It was bitterly cold outside, but it was warm in St. Seraphim of Sarov Orthodox Church in Dillingham last week. Incense hung in the air as parishioners prayed and sang the Christmas service.
Four boys and men made their way to the front of the church and began spinning large wooden stars covered in tinsel, with pictures of saints at their center. This is the beginning of Slaviq. For seven days, carolers traveled from house to house with the stars, and some traveled to other communities as well. The tradition of “starring” symbolizes the biblical story of the wise men following a star to find the infant Jesus.
“Everyone should have respect following the star, just like the wisemen. We’re proclaiming the birth of Christ to as much people as possible,” said John Casteel, speaking at the Dillingham parish house following the service.
The parish house was the first stop for the stars, where people sang and rested. Slaviq originated in Ukraine, but it has a long tradition in Bristol Bay. That tradition has changed over the years, as dog-sleds were replaced by snow-gos, which were eventually replaced by air travel. Marilyn Casteel prepared that first potluck. She has watched Slaviq change over the years.
“I could remember a long time ago – I must have been about six or seven,” she said. “Not many of us had vehicles. Everybody ran around in their snow machines. We dressed really warm, a bunch of us hopped in the back of trucks, and off we went. And there was a lot of people.”
Now, the visits are a little more scheduled. But when she was growing up, the groups of singers were less predictable.
“You know, we’d leave the light on in the house, and go to bed, and when the star came to the house, whether it be 2, 3 o’clock in the morning, we’d hear them – my dad would hear them.

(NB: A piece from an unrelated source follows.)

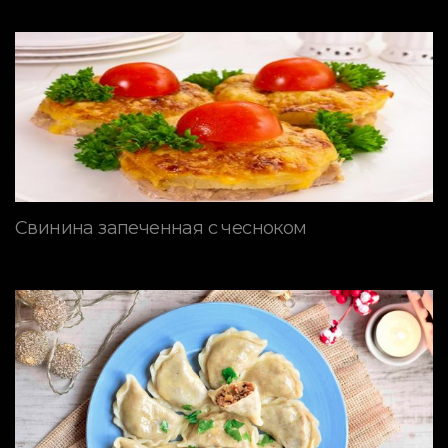
Свинина запеченная с чесноком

And we’d all get up, and they’d sing and eat, and we went back to bed,” she said.
After the meal at the parish house, the congregation split up. Each group was bringing a star to sing at houses around the community. One of the houses was close by, and a spread of stew, bread and cookies awaiting the visitors.
“There’s two Dillingham stars, one Aleknagik, and one Portage [Creek],” said Tod Dancer. He described the stars’ circuitous paths around the region and back to their home parishes.

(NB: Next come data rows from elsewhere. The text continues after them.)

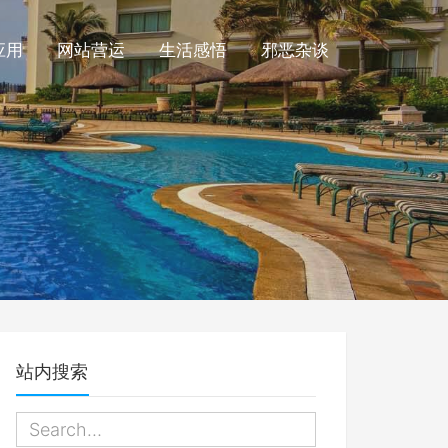
应用
网站营运
生活感悟
邪恶杂谈
站内搜索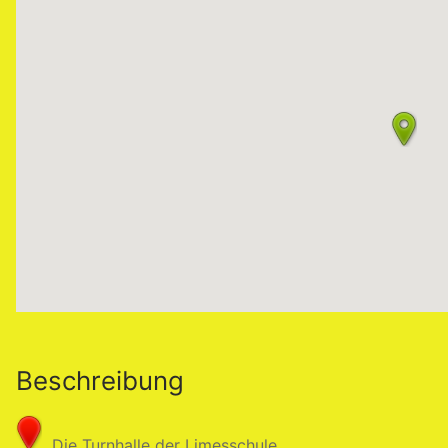
Beschreibung
Die Turnhalle der Limesschule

“Aleknagik’s going to go up the lakes,” he said. “Portage is leaving tomorrow morning, and then Aleknagik’s leaving in the afternoon to New [Stuyahok]. Both of them will be up in New Stu.”
Those stars would then travel to Koliganek and Ekwok before returning to their home parishes in time for Orthodox New Year’s Eve on January 13.
“I just remember it being a really bumpy ride behind my dad going to New Stu. But we were going to Stu – going to Slaviq,” said Ida Nelson.
Nelson lives in Igiugig, and she does a lot of jobs in the village – she’s the school cook, the head tribal clerk and the fuel manager. She said that Igiugig went starring on Tuesday, and that a group from Kokhanok was arriving on Wednesday afternoon. Nelson has been celebrating Slaviq since she was a kid.
“I remember my mom making us clean the house every week right before Slaviq,” she said. “‘Cause we would have a regular Western Christmas, and then right after that we would go right into getting the house cleaned and ready. We would even have to paint our house.”
For Nelson, Slaviq holds many memories from when she was growing up, as well as the traditions that her family and other elders passed on. She said it is important for her to help carry them on.
“It’s just a really happy time for us, and me, at least. And then my kids even enjoy it, cause they get ready for it too, because of my excitement for it,” she said. “I just want to say blasnego to everyone in Bristol Bay, and everyone have a good, happy New Year.”